Lo que más temía eran las soledades de su sobrino. La soledad, no siendo a toda luz, la temía. Para ella no había más soledad santa que la del sol y la de la Virgen de la Soledad cuando se quedó sin su Hijo, el Sol del Espíritu. «Que no se encierre en su cuarto —pensaba—, que no esté nunca, a poder ser, solo; hay soledad que es la peor compañía; que no lea mucho, sobre todo, que no lea mucho; y que no se esté mirando grabados.» No temía tanto para su sobrino a lo vivo cuanto a lo muerto, a lo pintado. «La muerte viene por lo muerto», pensaba.

Confesábase Gertrudis con el confesor de Ramirín, y era para, dirigiendo al director del muchacho en la dirección de este, ser ella la que de veras le dirigiese. Y por eso en sus confesiones hablaba más que de sí misma de su hijo mayor, como le llamaba. «Pero es, señora, que usted viene aquí a confesar sus pecados y no los de otros»,, le tuvo que decir alguna vez el padre Álvarez, a lo que ella contestó: «Y si ese chico es mi pecado ...»

Cuando una vez creyó observar en el muchacho inclinaciones ascéticas, acaso místicas, acudió alarmada al padre Alvarez.

—¡Eso no puede ser, padre!

—Y si Dios le llamase por ese camino...

—No, no le llama por ahí; lo sé, lo sé mejor que usted y desde luego mejor que él mismo; eso es... la sensualidad que se le despierta...

—Pero, señora...

—Sí, anda triste, y la tristeza no es señal de vocación religiosa. ¡Y remordimiento no puede ser! ¿De qué ...?

—Los juicios de Dios, señora...

—Los juicios de Dios son claros. Y esto es oscuro. Quítele eso de la cabeza. ¡Él ha nacido para padre y yo para abuela!

—¡Ya salió aquello!

—¡Sí, ya salió aquello!

—¡Y cómo le pesa a usted eso! Líbrese de ese peso... Me ha dicho cien veces que había agotado ese mal pensamiento...

—¡No puedo, padre, no puedo! Que ellos, que mis hijos —porque son mis hijos, mis verdaderos hijos—, que ellos no lo sepan, que no lo sepan, padre, que no lo adivinen...
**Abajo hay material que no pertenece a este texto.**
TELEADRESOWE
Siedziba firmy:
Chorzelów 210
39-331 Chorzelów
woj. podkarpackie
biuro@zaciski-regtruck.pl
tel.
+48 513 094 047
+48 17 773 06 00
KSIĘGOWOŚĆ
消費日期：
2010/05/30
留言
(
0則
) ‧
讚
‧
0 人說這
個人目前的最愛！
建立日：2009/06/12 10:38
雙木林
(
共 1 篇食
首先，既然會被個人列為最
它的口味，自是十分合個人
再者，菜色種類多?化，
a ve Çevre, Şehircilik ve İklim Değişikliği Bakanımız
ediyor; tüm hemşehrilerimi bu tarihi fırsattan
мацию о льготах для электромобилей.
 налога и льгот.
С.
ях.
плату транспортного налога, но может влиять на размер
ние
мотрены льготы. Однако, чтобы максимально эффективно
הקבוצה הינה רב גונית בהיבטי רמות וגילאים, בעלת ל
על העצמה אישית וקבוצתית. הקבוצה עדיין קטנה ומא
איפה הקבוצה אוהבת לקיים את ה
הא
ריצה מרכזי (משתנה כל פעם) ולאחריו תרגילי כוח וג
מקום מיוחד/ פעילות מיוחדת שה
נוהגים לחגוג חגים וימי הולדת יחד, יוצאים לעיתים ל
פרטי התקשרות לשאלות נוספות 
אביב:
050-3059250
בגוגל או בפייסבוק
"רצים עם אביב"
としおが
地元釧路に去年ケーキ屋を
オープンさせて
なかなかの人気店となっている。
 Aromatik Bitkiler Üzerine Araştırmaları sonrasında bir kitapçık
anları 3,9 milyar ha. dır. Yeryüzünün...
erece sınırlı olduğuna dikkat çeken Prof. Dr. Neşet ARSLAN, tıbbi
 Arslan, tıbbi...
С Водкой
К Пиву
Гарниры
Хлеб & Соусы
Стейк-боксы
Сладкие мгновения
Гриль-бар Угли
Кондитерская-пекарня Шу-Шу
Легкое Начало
—Cálmese, señora, por Dios, cálmese... y deseche esas aprensiones .... esas tentaciones del Demonio, se lo he dicho cien veces... Sea lo que es..., la tía Tula que todos conocemos y veneramos y admiramos ...; sí, admiramos...

—¡No, padre, no! ¡Usted lo sabe! Por dentro soy otra...

—Pero hay que ocultarlo...

—Sí, hay que ocultarlo, sí; pero hay días en que siento ganas de reunir a sus hijos, a mis hijos...

—¡Sí, suyos, de usted!

—¡Sí, yo madre, como usted... padre!

—Deje eso, señora, deje eso...

—Sí, reunirles y decirles que toda mi vida ha sido una mentira, una equivocación, un fracaso...

—Usted se calumnia, señora. Esa no es usted, usted es la otra..., la que todos conocemos .... la tía Tula...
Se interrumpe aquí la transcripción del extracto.